Thursday, June 26, 2014

Eyrie





Tim Winton
Eyrie

Farrar, Straus & Giroux, 2014/ Picador UK, 2014

Perth, Australia, our days. Tom Keely lives alone in an apartment building in a poor neighborhood. He's almost 50, he is divorced, childless, he is out of work. Keely was once known environmental activist, he even appeared on TV screens, the newspapers and magazines wrote about him. But after a conflict with officials, he lost his job because he refused to cover the illegal actions of the authorities. Keely issued dirty linen in public, and now no private company wants to hire him, not to mention the state.

Keely lives on some savings and money from the sale of the house. All that he can afford is a small apartment in the seedy neighborhood. Keely worsens his problems with alcohol and regular antidepressants. Most of the novel we will be see Keely either drunk, or on pills, or hang-over.

Keely rarely comes from the apartment, speaks to no one, occasionally swims in the ocean. His mother Doris, a successful lawyer, and sister Faith, working in the financial sector, worries about Keely. He assures them that he's all right.

Everything changes in Keely’s life when he unexpectedly meets a woman, which resembles someone, in the building,. She is Gemma, a girl from the past. Now Gemma is in her forties, and she raises her grandson - a strange boy with no less strange name Kai. Keely is surprised by this meeting, he did not even know that Gemma lived in the same house with him just down the hall.

Despite its length, Eyrie reads in one breath. That’s not surprising considering that Winton has written 25 books already. The secret of success here is that the book equally attracts with its plot intrigue and an ability to write about everyday life.

Winton pushes his characters to an almost impossible situation, making the novel very dark and kind of depressing. Heroes fall into a trap, and all their actions and attempts are doomed. It is important not to lose the human face, not be on the same level with animals, those who prey on the main characters of the novel.

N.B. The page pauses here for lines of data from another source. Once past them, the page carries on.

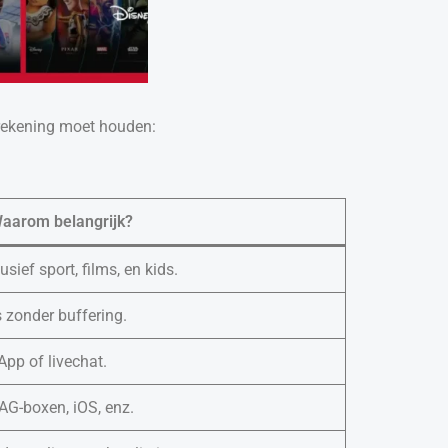
 rekening moet houden:
aarom belangrijk?
ief sport, films, en kids.
s zonder buffering.
pp of livechat.
AG-boxen, iOS, enz.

Despair largely even comes not from an external source, i.e. criminal elements, but from life itself. Keely after his fall from the top steps on the lowest rung of society, at his age left with nothing - except the conscience and moral attitudes. He largely looks up to his father, who was a priest and really saved people. Keely is also trying, but realizes that he lacks hardness. And his moral values are his own ruin. Because of them, he does not fit into society, can not keep in touch with other people.

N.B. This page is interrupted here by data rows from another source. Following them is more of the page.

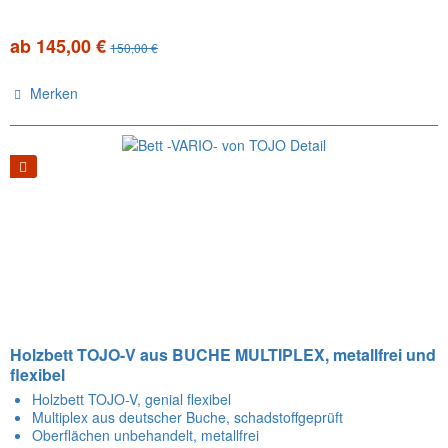
ab 145,00 €
150,00 €
Merken
Holzbett TOJO-V aus BUCHE MULTIPLEX, metallfrei und
flexibel
Holzbett TOJO-V, genial flexibel
Multiplex aus deutscher Buche, schadstoffgeprüft
Oberflächen unbehandelt, metallfrei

Actually everyday life stifles Keely and Gemma and the like. They are honest, strong-willed people who simply can not cope with the system. Everything is against them. Toward the end of the novel Keely pawns his computer equipment to the shop to get a little cash. Clerk gives Keely a hundred dollars less than usual just because Keely looks, due to stress and alcohol, as if he were a junkie.
Crime story takes a turn in the second half of the book, and in the first Winton depicts Australian life of bottom. The novel is written in the third person, but such that it is similar to the first. And the voice of Keely is simultaneously resentful and angry at society (and himself), but also from bitter at his own impotence and unwillingness to change something. Such bitterness in his voice helps make the novel drive, when seemingly nothing happens, other than sitting in a stuffy room, swimming in the ocean, a short phone talk with the sister. Descriptions of hangover here are gorgeous, extremely realistic and somewhat painful. It is a rare thing.

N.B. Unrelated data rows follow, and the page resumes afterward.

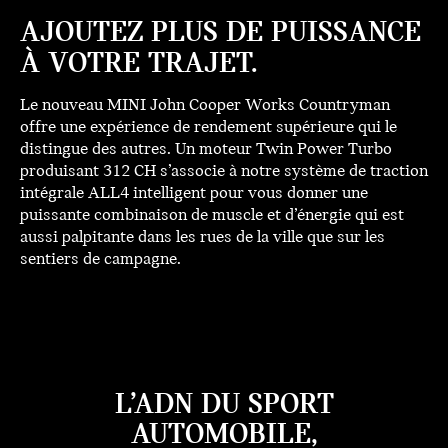
AJOUTEZ PLUS DE PUISSANCE
À VOTRE TRAJET.
Le nouveau MINI John Cooper Works Countryman
offre une expérience de rendement supérieure qui le
distingue des autres. Un moteur Twin Power Turbo
produisant 312 CH s’associe à notre système de traction
intégrale ALL4 intelligent pour vous donner une
puissante combinaison de muscle et d’énergie qui est
aussi palpitante dans les rues de la ville que sur les
sentiers de campagne.
L’ADN DU SPORT
AUTOMOBILE,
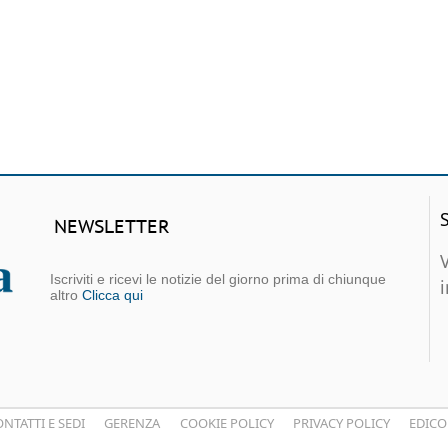
NEWSLETTER
Iscriviti e ricevi le notizie del giorno prima di chiunque
altro
Clicca qui
NTATTI E SEDI
GERENZA
COOKIE POLICY
PRIVACY POLICY
EDICO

“He peeled back the lids with a gospel gasp and levered himself upright and bipedal if not immediately ambulatory. Teetered a moment in the bad weather and shapeless mortification of something like waking consciousness. Which was heinous. Though in the scheme of things today’s discomfort was the least of his troubles. He should be glad of the distraction. This little malaise was only fleeting. Well, temporary. Just a bloody hangover. But for all that a pearler anyway, a real swine-choker. Even his feet hurt. And one leg was still intoxicated.”

In the novel there is no quotation marks at the dialogues, they are part of the main text, but the dialogues are actually Winton’s strong point. It’s difficult to write a believable dialogue between child and adult, and Winton makes it believable.

Eyrie’s action takes place in Australia, though the novel is rather a hybrid of literature of the three countries. From Australia there is destroying heat and large spaces, from English literature dialogues and britanisms and from the American prose the story itself.

Winton is a brilliant stylist, a good storyteller, and his novel is a great success.